Led this year by co-chairs, Amira Salaam Amro, Bernadette Cruz Moxey, Emma Glon, and Nadine Kassouf Sayegh, the LFNY Gala is a highlight of fundraising activity at the school. The LFNY student chorale, senior student athletes and a special student cheerleading squad all took part in the evening in a celebration of school and team spirit. Aileen Agopian, Senior Vice President of Contemporary Art at Sotheby’s, served as auctioneer during the gala’s live auction. International DJ and producer Martin Solveig provided entertainment late into the evening.
Youri Djorkaeff, Mr. Henry’s friend and teammate on the 1998 World Cup-champion French national team, introduced him during the award ceremony. “What I remember most about you, Thierry, during those games is that you had the courage to take action, and you did everything for your country,” he said.
Henry posing with the LFNY Primary Choir.

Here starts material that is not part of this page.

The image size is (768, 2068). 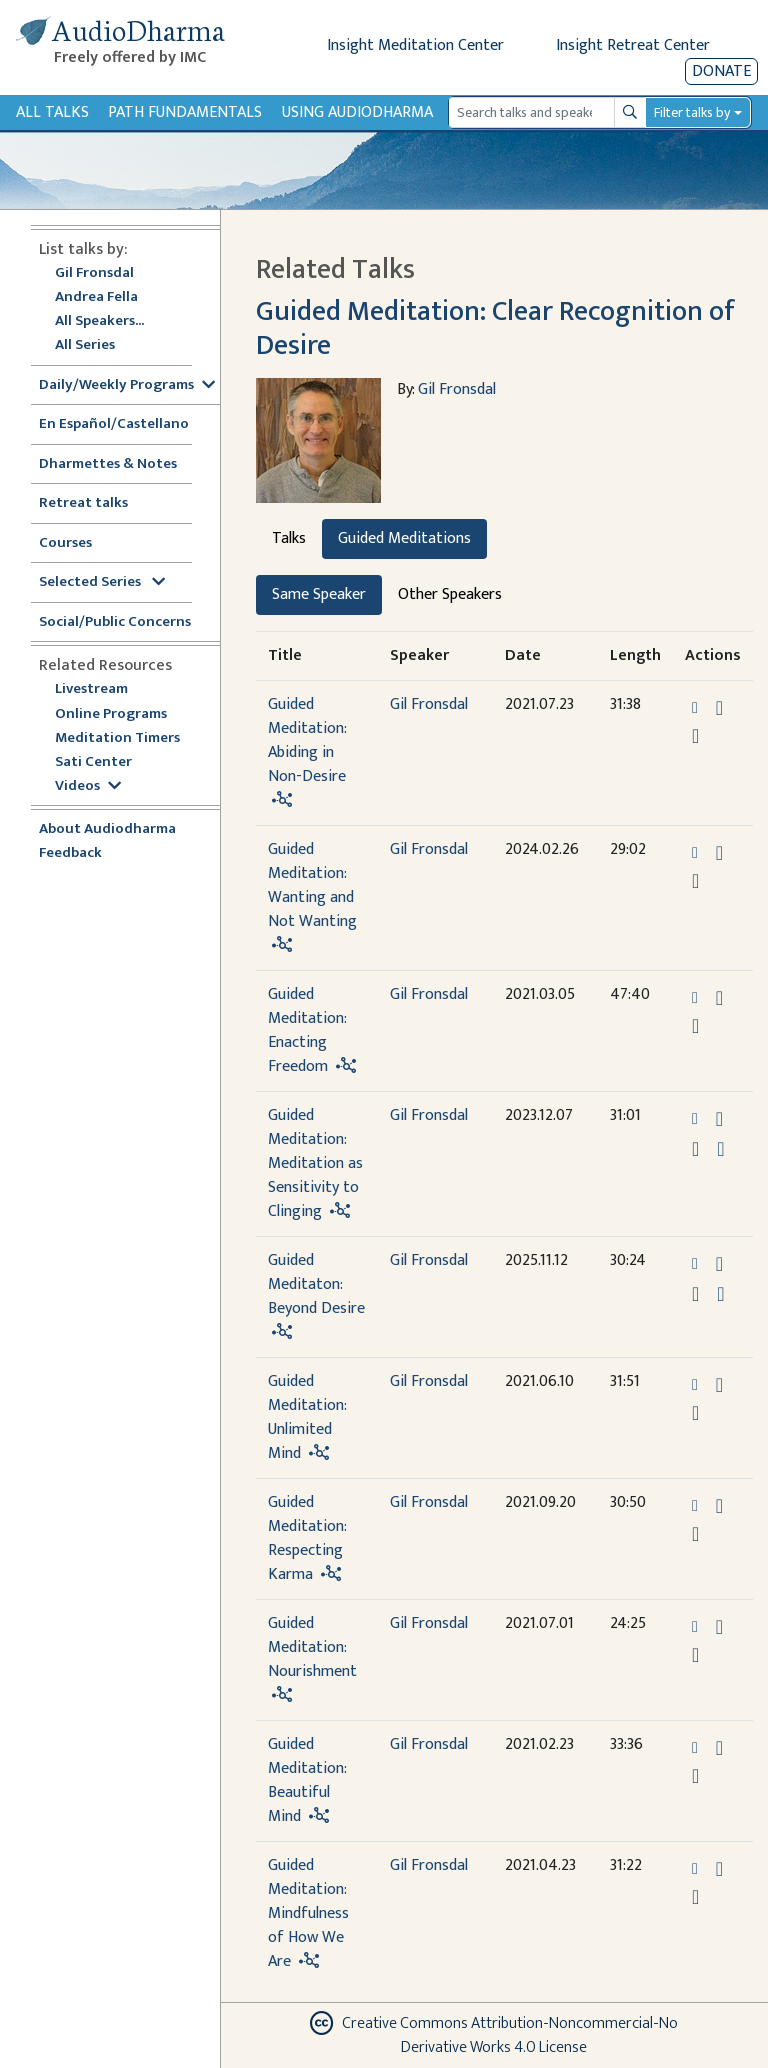 What do you see at coordinates (719, 1385) in the screenshot?
I see `[Download Guided Meditation: Unlimited Mind]` at bounding box center [719, 1385].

In an interview on stage during the event with gala co-chair, Amira Salaam Amro, Mr. Henry talked about his early career and what it took to become a champion. “Passion [for the game] came because of my father. He was a great inspiration to me, ” he said, continuing “I just wanted to play the game. I knew that I would need to work hard to succeed, but that talent would not be enough.”
He also talked about his efforts as a spokesperson against racism and sexism in sports. “The first time I encountered racism on the football field – and it’s not an easy thing to deal with – ” he said, “I didn’t want the game that I love so much to be spoken about in a bad way… you need to do something while you’re active to make sure the generation coming after you doesn’t have to suffer.”
“Thierry Henry’s presence at our gala on Sunday was an inspiration,” said Sean Lynch, Head of School, Lycée Français de New York. “We are deeply moved by his message to our students about the courage to take action, the power of humility and determination, and the importance of holding onto our dreams to achieve happiness and success in life.”